In the method performed by a computing device, the method for detecting shock occurrence through biometric information image analysis of an artificial intelligence model according to an embodiment of the present invention for solving the above problems, the method comprising: collecting visualized biometric information data , generating a biometric information image using the visualized biometric information data, analyzing the biometric information image, and detecting the occurrence of an event for the user according to the analysis result of the biometric information image have.

The shock occurrence detection apparatus through biometric information image analysis of an artificial intelligence model according to another embodiment of the present invention for solving the above-described problems, a memory storing one or more instructions, and executing the one or more instructions stored in the memory may include a processor, wherein the processor executes the one or more instructions to collect visualized biometric information data, generating a biometric information image using the visualized biometric data data, and generating the biometric information image. It is possible to perform a shock occurrence detection method through analysis of the biometric information image of an artificial intelligence model, comprising the step of analyzing and detecting the occurrence of an event for the user according to the analysis result of the biometric information image.

The computer program for detecting shock occurrence through biometric image analysis of an artificial intelligence model according to another embodiment of the present invention for solving the above-mentioned problems is combined with a computer that is hardware, collecting visualized biometric data; Artificial intelligence comprising the steps of generating a biometric information image using the visualized biometric information data, analyzing the biometric information image, and detecting the occurrence of an event for the user according to the analysis result of the biometric information image The biometric information of the model may be stored in a computer-readable recording medium to perform a shock generation detection method through image analysis.

Other specific details of the invention are included in the detailed description and drawings.

The problem to be solved by the present invention has the advantage of providing real-time information on a change in the patient's condition by analyzing a large amount of data for measuring the patient's biometric information and detecting various events and the possibility of occurrence of the event occurring in the patient.

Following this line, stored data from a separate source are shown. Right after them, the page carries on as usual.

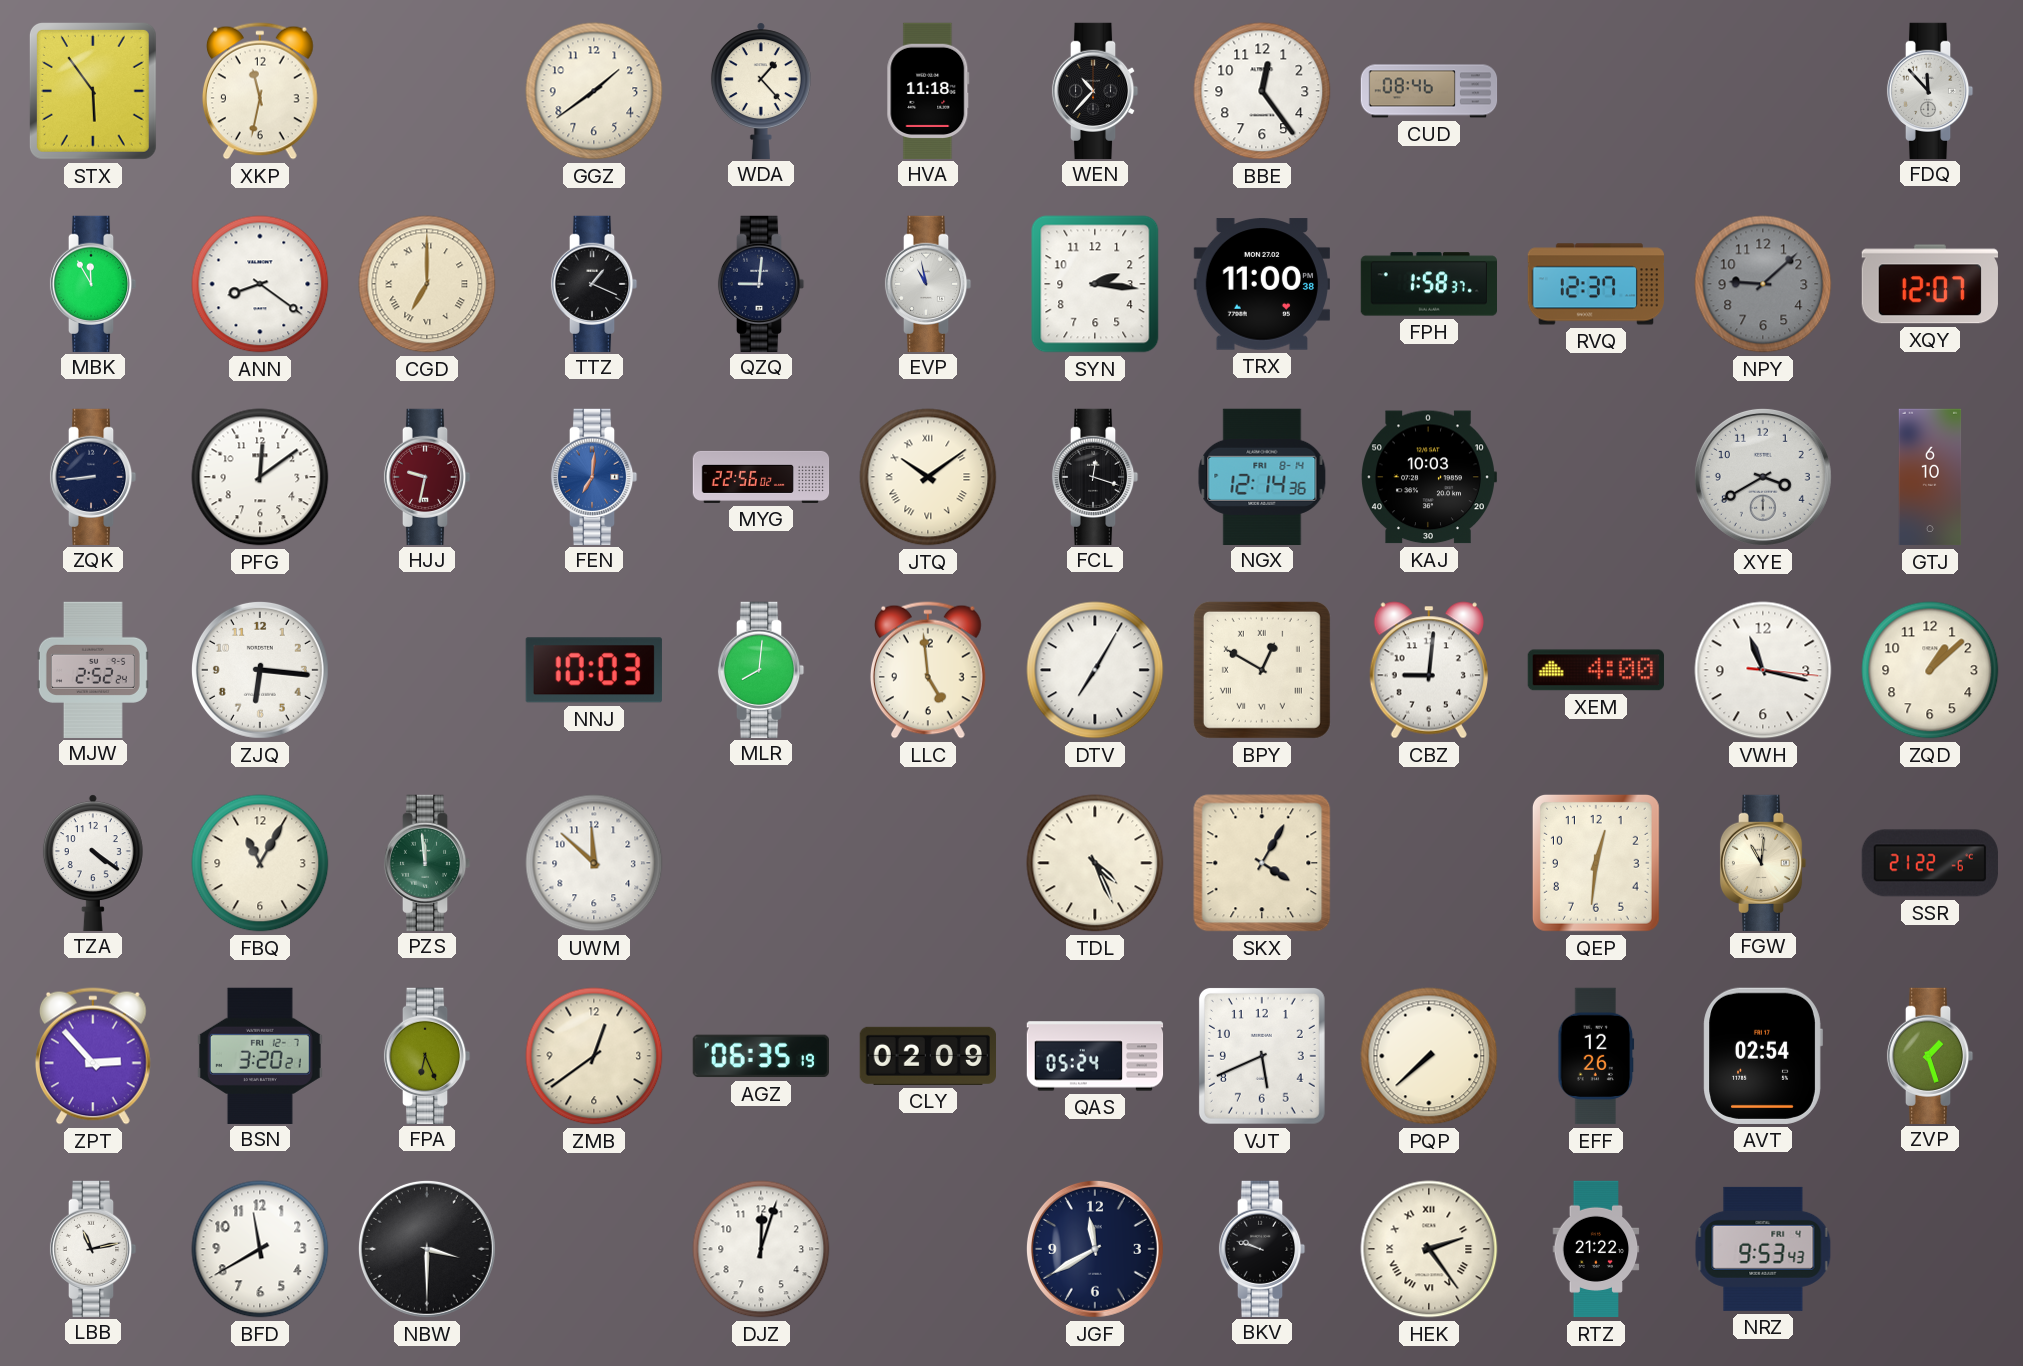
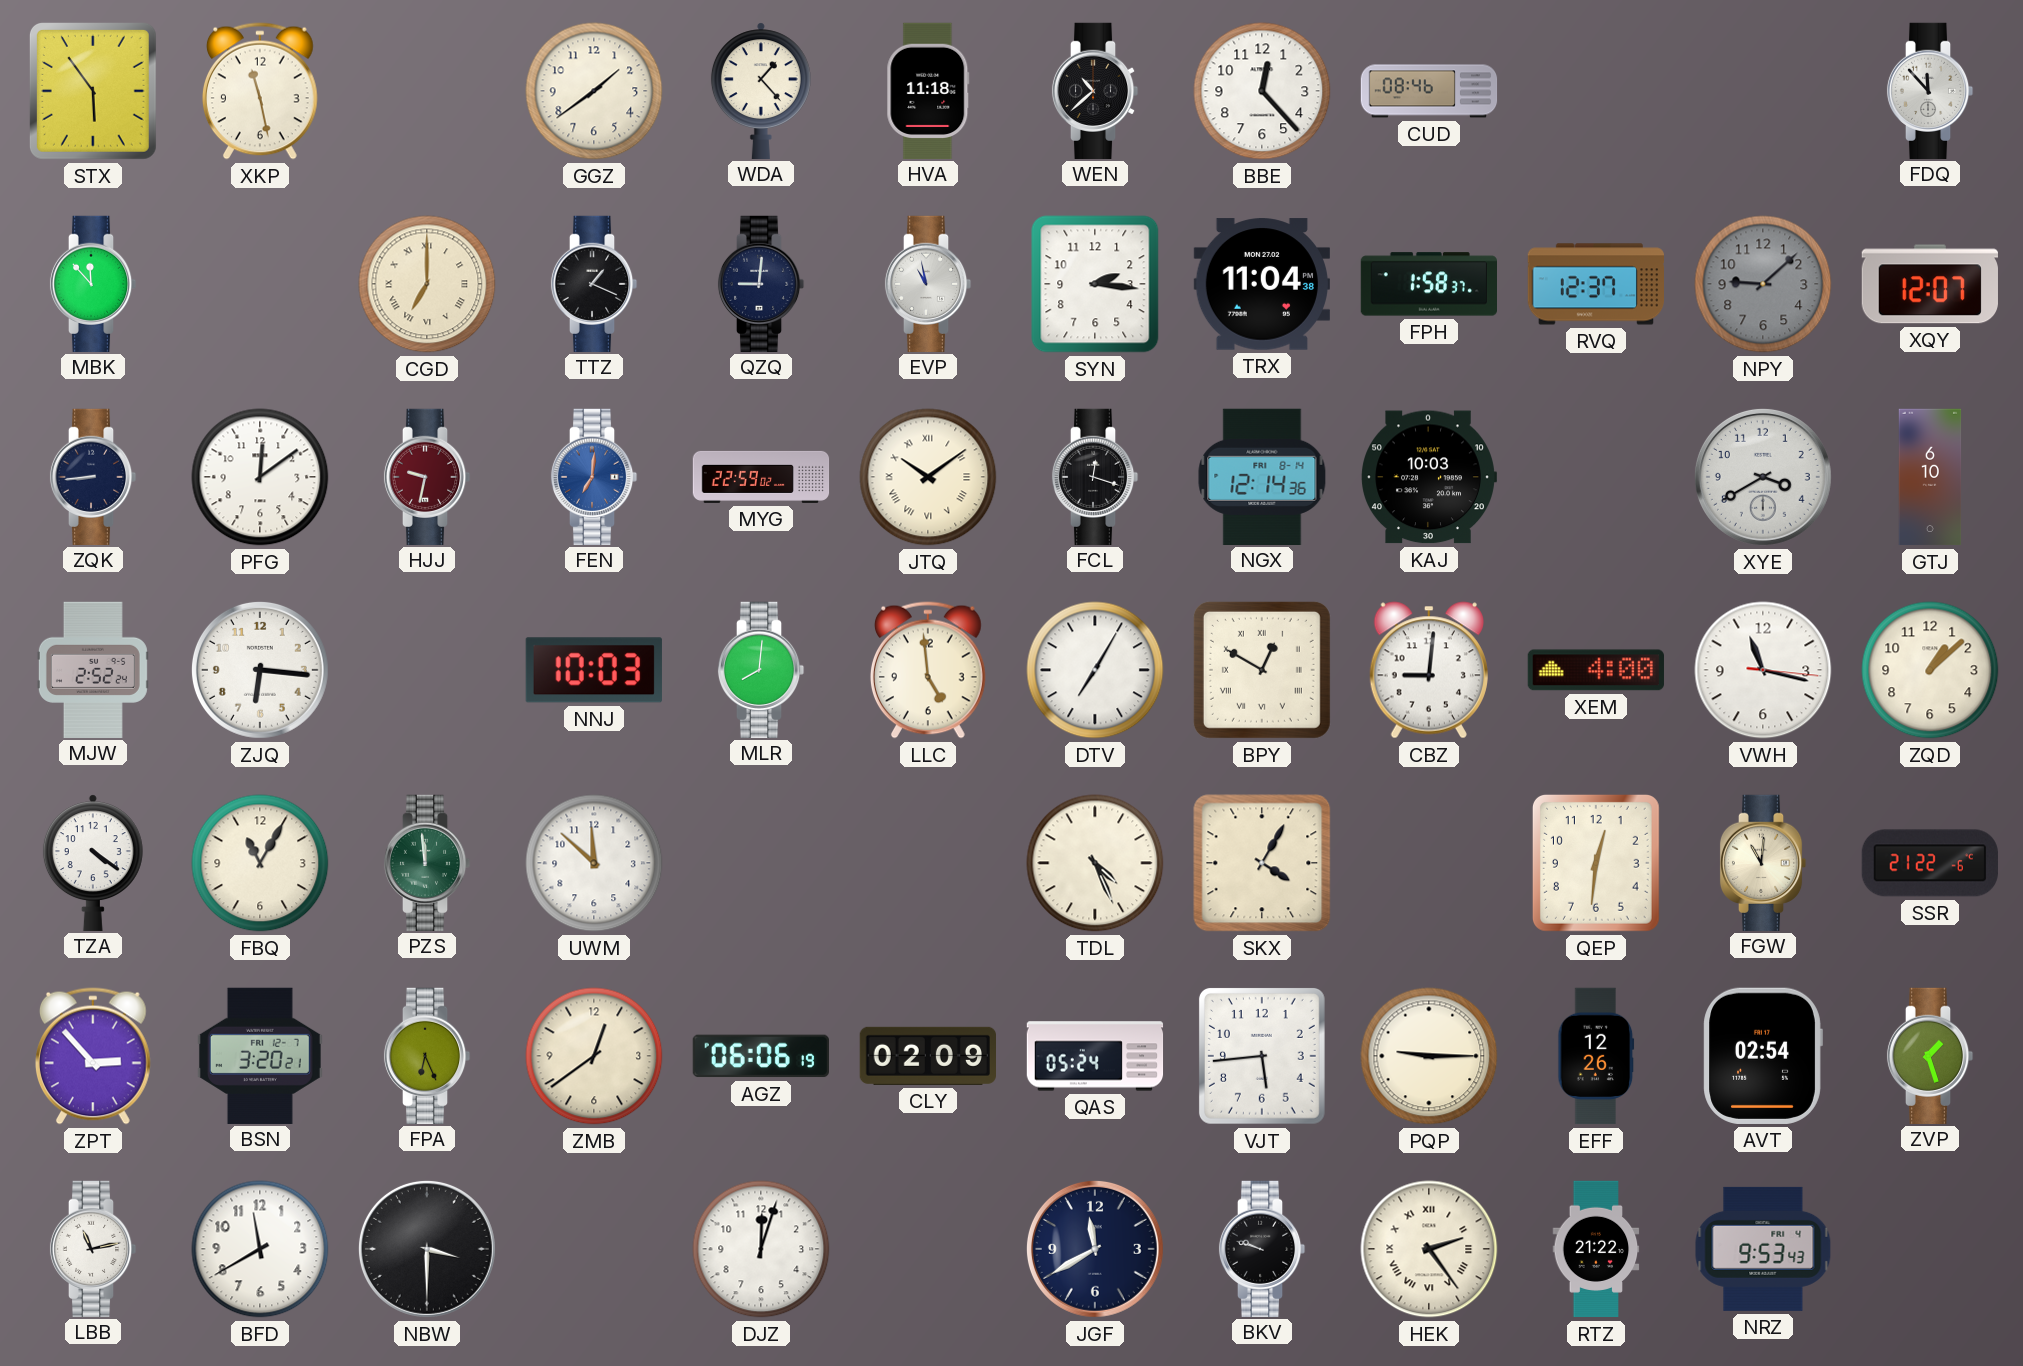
XKP: 11:32 -> 11:28
WEN: 10:37 -> 10:38
BBE: 12:24 -> 12:23
MBK: 11:55 -> 11:53
ANN: 8:21 -> none
TRX: 11:00 -> 11:04
MYG: 22:56 -> 22:59
AGZ: 06:35 -> 06:06
VJT: 5:41 -> 5:44
PQP: 7:38 -> 9:15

In addition, in order to accurately predict the patient's risk signs, the condition of patients is monitored 24 hours a day, 365 days a year, and AI-based prediction is performed. It is equipped with a visualization function so that the progress can be grasped at a glance.

In addition, it can contribute to improving the quality of care for the elderly critically ill, which is relatively weak, by eliminating manual input of patient vital information by nursing personnel and ensuring real-time processing of patient data.

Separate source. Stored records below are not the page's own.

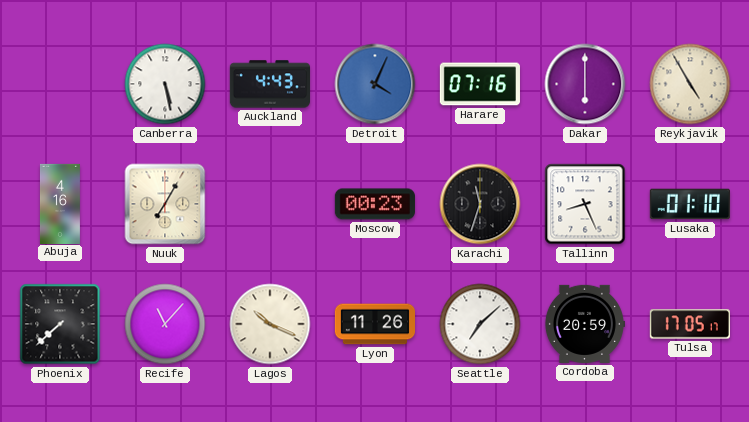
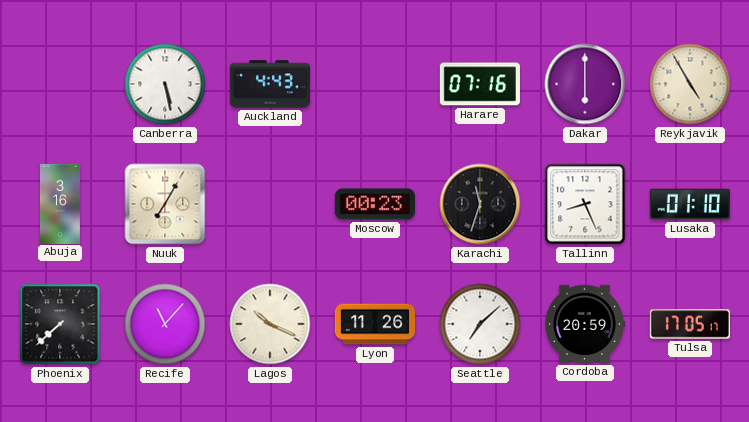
Detroit: 4:04 -> none
Abuja: 4:16 -> 3:16
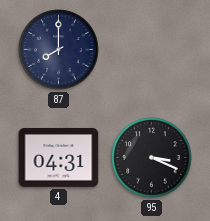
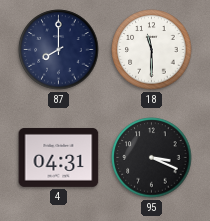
18: none -> 11:30
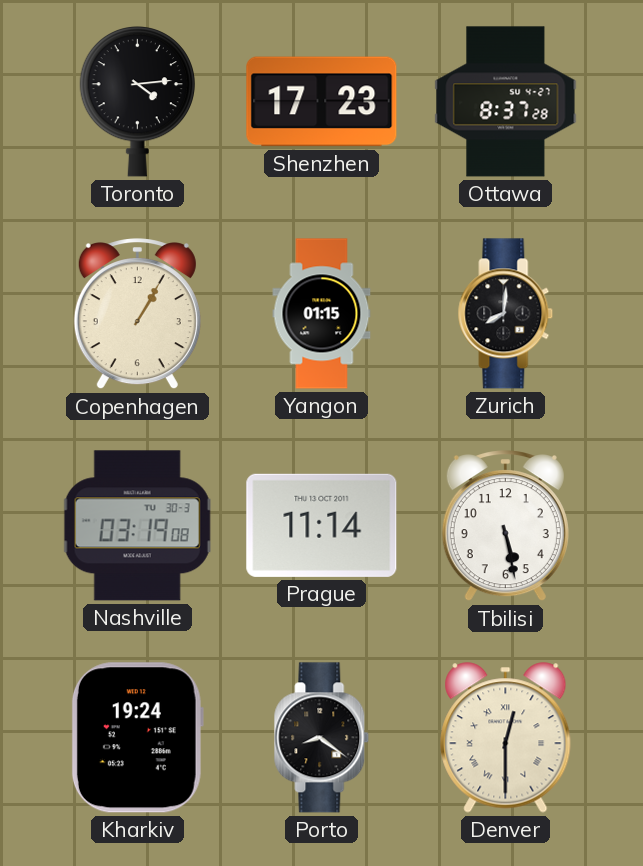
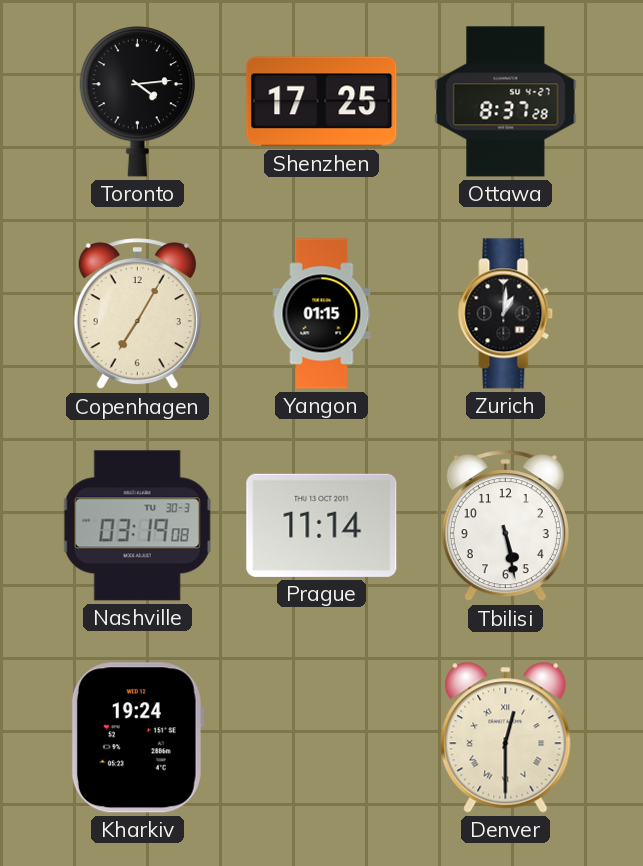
Shenzhen: 17:23 -> 17:25
Copenhagen: 1:05 -> 7:05
Zurich: 8:01 -> 1:01
Porto: 8:21 -> none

In addition, as it is possible to achieve the effect of shortening the hospitalization period for critically ill patients, there is an advantage in that it is possible to reduce the overall national medical expenses for critically ill patients.

Effects of the present invention are not limited to the effects mentioned above, and other effects not mentioned will be clearly understood by those skilled in the art from the following description.

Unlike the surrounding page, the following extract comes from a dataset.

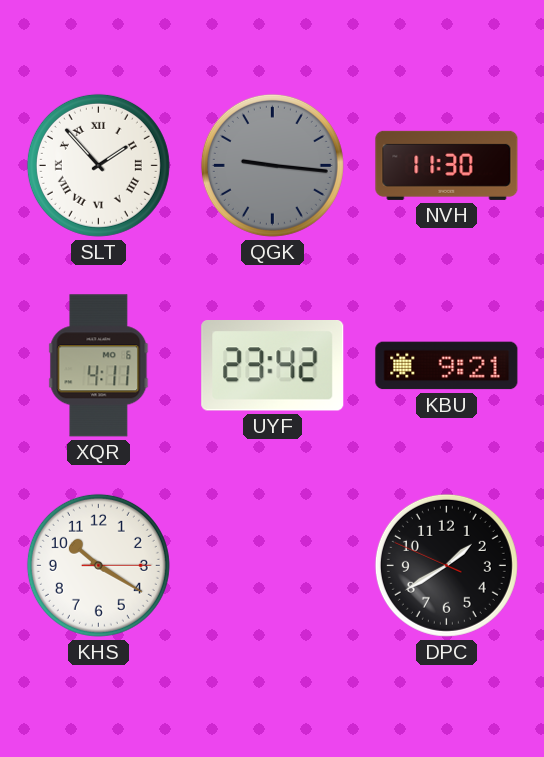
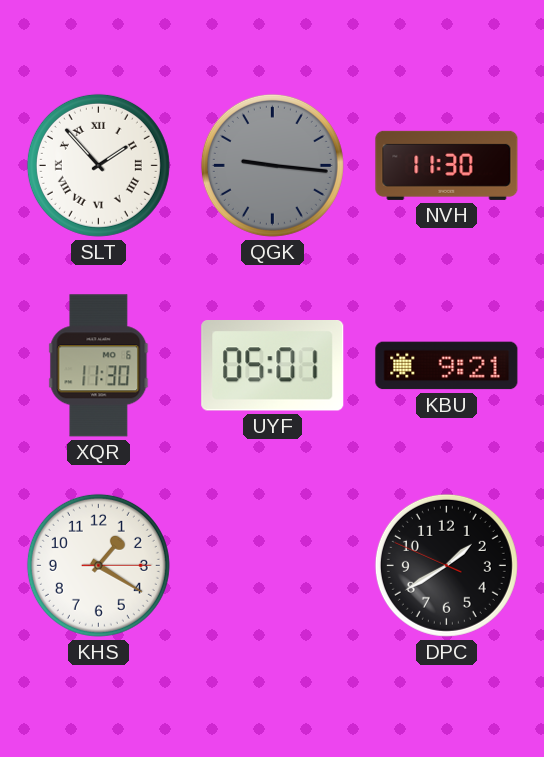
XQR: 4:11 -> 11:30
UYF: 23:42 -> 05:01
KHS: 10:20 -> 1:20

1 is a block diagram of a shock occurrence detection system through biometric image analysis of an artificial intelligence model according to an embodiment of the present invention.
2 is a hardware configuration diagram of an apparatus for detecting shock occurrence through biometric image analysis of an artificial intelligence model according to another embodiment of the present invention.
3 is a flowchart of a shock occurrence detection method through biometric image analysis of an artificial intelligence model according to another embodiment of the present invention.
4 is a diagram illustrating a configuration in which an event occurrence detecting device images biometric information data according to various embodiments of the present disclosure;
5 is a diagram illustrating a process in which an event occurrence detecting device learns a first artificial intelligence model and a second artificial intelligence model according to various embodiments of the present disclosure;
6 is a flowchart of a method for detecting occurrence of an event using an artificial intelligence model, according to various embodiments.

Advantages and features of the present invention and methods of achieving them will become apparent with reference to the embodiments described below in detail in conjunction with the accompanying drawings. However, the present invention is not limited to the embodiments disclosed below, but may be implemented in various different forms, and only the present embodiments allow the disclosure of the present invention to be complete, and those of ordinary skill in the art to which the present invention pertains. It is provided to fully understand the scope of the present invention to those skilled in the art, and the present invention is only defined by the scope of the claims.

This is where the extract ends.